Woit has some introductory lectures starting with this one located near the end of this page. He teaches that stuff and has also recently linked to new English notes on it by 't Hooft here.

Quite a lot of stuff there I know in a non-technical way because I was interested in the 8 fold way and how all the hadrons are explained in terms of quarks using the SU(2) and SU(3) symmetries (expressed as geometric drawings with the different particles plotted at the vertices). Also, I did quantum mechanics and feel familiar with the Schroedinger equation, etc.

What I don't understand are most existing (modern) textbooks about Lie groups which immediately get into technical details of the mathematical tools and steer clear of solid physics. It's just a drone of trivia, relying on the ability of the reader to memorise it.
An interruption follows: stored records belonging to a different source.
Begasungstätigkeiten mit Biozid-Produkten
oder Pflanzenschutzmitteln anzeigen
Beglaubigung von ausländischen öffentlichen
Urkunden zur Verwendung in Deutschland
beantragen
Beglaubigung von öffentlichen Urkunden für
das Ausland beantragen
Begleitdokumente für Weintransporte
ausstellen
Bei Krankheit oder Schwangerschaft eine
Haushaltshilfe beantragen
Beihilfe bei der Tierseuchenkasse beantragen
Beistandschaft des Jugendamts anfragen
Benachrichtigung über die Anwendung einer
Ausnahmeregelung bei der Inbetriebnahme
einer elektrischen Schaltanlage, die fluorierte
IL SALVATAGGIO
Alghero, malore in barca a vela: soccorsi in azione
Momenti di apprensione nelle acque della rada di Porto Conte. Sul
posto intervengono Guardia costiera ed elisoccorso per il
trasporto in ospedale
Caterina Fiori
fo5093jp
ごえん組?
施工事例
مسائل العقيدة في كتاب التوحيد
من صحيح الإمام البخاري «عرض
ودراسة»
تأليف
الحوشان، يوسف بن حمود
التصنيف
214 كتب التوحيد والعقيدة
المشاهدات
Recently however I decided to buy a quantity of books on Lie algebra from the time (or just before the time) that the standard model was being developed, and "Lie Groups for Pedestrians" by Harry Lipkin (2nd ed 1966, reprinted 2002 by Dover) is a relatively painless introduction to the key maths.

From experimental data back in the 1960s, SU(3) was shown to be the correct (predictive, experimentally confirmed) symmetry for strong interactions between hadrons, and to imply quarks.
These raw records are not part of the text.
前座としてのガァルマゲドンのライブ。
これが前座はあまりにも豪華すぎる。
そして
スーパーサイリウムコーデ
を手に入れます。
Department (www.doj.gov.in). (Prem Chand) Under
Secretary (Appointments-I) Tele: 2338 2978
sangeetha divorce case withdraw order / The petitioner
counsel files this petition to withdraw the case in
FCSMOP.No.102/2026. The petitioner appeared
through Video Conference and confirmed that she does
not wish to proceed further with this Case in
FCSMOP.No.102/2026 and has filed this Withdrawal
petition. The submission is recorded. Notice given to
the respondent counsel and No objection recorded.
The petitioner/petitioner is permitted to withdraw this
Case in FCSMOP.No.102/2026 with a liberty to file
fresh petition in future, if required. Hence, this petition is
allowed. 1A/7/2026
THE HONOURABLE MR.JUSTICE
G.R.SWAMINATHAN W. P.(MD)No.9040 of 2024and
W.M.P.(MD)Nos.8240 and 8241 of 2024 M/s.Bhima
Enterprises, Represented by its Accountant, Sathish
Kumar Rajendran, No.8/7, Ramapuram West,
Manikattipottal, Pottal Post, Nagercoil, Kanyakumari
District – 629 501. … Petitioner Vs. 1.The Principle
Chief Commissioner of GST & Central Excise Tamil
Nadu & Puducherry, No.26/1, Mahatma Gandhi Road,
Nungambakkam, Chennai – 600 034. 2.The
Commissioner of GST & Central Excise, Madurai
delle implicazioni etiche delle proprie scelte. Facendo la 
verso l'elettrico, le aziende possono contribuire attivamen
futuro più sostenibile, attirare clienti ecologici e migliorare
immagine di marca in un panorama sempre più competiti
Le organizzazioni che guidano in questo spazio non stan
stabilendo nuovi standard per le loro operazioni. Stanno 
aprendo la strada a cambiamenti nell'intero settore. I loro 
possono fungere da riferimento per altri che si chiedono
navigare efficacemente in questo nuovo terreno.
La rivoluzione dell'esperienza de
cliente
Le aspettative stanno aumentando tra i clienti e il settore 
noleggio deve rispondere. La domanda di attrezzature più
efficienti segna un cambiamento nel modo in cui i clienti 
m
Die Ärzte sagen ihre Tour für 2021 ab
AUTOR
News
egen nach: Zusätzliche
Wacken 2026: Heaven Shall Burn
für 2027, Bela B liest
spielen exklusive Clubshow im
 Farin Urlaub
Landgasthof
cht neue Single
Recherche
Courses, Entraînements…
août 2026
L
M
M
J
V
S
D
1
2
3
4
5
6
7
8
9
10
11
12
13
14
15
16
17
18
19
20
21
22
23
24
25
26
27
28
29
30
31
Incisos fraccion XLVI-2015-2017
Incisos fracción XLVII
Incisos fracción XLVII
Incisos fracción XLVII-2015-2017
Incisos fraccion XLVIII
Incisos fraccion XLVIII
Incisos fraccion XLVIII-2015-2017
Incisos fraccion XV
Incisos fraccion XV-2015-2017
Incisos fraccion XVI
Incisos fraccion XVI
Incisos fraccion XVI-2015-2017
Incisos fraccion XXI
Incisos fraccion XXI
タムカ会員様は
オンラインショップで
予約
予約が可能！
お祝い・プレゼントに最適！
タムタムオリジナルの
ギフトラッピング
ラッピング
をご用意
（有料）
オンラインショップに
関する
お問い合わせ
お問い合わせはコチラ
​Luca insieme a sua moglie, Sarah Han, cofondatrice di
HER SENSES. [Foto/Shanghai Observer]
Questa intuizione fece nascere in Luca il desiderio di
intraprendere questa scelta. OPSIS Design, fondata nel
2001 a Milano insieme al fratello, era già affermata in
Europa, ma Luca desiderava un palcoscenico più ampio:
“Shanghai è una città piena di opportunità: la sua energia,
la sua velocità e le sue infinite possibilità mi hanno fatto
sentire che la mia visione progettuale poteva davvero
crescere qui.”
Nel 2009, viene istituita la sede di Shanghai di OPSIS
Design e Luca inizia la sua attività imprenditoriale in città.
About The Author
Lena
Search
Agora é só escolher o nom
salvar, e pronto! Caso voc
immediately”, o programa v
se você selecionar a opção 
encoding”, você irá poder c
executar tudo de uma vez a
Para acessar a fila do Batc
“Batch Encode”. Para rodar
From the 1970s to the present, we know SU(2) models the weak interaction because the neutral currents of exchanged Z_0 massive, chargeless bosons were observed in interactions in the 1970s and evidence for the massive charged W's was obtained at CERN in 1983.

So there is plenty of evidence that SU(2) with 3 massive gauge bosons models the weak force which left-handed spin fermions experience, as well as quark-antiquark pairing in mesons, and that SU(3) with its 8 gluons describes the triplets of quarks and their binding in baryons.
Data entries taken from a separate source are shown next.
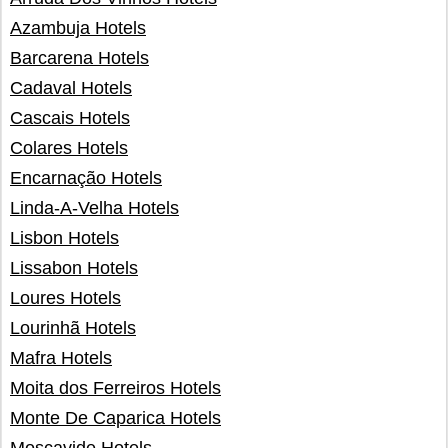
Azambuja Hotels
Barcarena Hotels
Cadaval Hotels
Cascais Hotels
Colares Hotels
Encarnação Hotels
Linda-A-Velha Hotels
Lisbon Hotels
Lissabon Hotels
Loures Hotels
Lourinhã Hotels
Mafra Hotels
Moita dos Ferreiros Hotels
Monte De Caparica Hotels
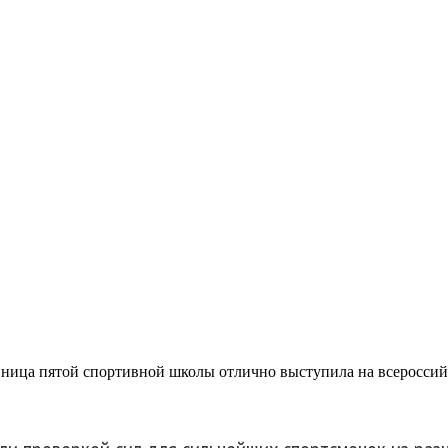
 сезоне и первая победа
чно выступила на всер
надежды»
анница пятой спортивной школы отлично выступила на всеросс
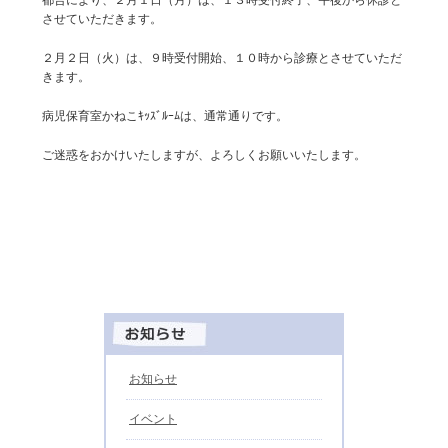
させていただきます。
２月２日（火）は、９時受付開始、１０時から診療とさせていただ
きます。
病児保育室かねこｷｯｽﾞﾙｰﾑは、通常通りです。
ご迷惑をおかけいたしますが、よろしくお願いいたします。
お知らせ
イベント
Where I think the standard model U(1)xSU(2)xSU(3) falls down is in the simplest group U(1) which is used for electromagnetism, and also in lacking gravity.

There are various issues with electromagnetism being modelled by U(1) - it has only a single charge, and only a single electrically neutral gauge boson. You can't get a 'charged' field mediated by such gauge boson exchange without invoking the fact that the gauge bosons of U(1) are special and have 4 polarizations, the 2 additional polarizations obviously are manifested as electric field. But then you effectively have charged massless gauge bosons, and since they have two charges (positive, negative), you really have 2 distinct gauge bosons. Feynman argues that you can treat positive charge as negative charge going back in time to make U(1) work, but this isn't going anywhere useful. In addition, you then have to introduce a Higgs field to break the U(1)xSU(2) electroweak symmetry, and that can't make falsifiable exact predictions of the Higgs mass because there are various possibilities available.

It would be far more convenient to have SU(2) account for both electromagnetism and the weak force, so that you have two charges but you also have the 3 gauge bosons exist in both massive and massless versions. The two massless charged gauge bosons mediate positive and negative electric fields. The neutral massless gauge boson gives gravity.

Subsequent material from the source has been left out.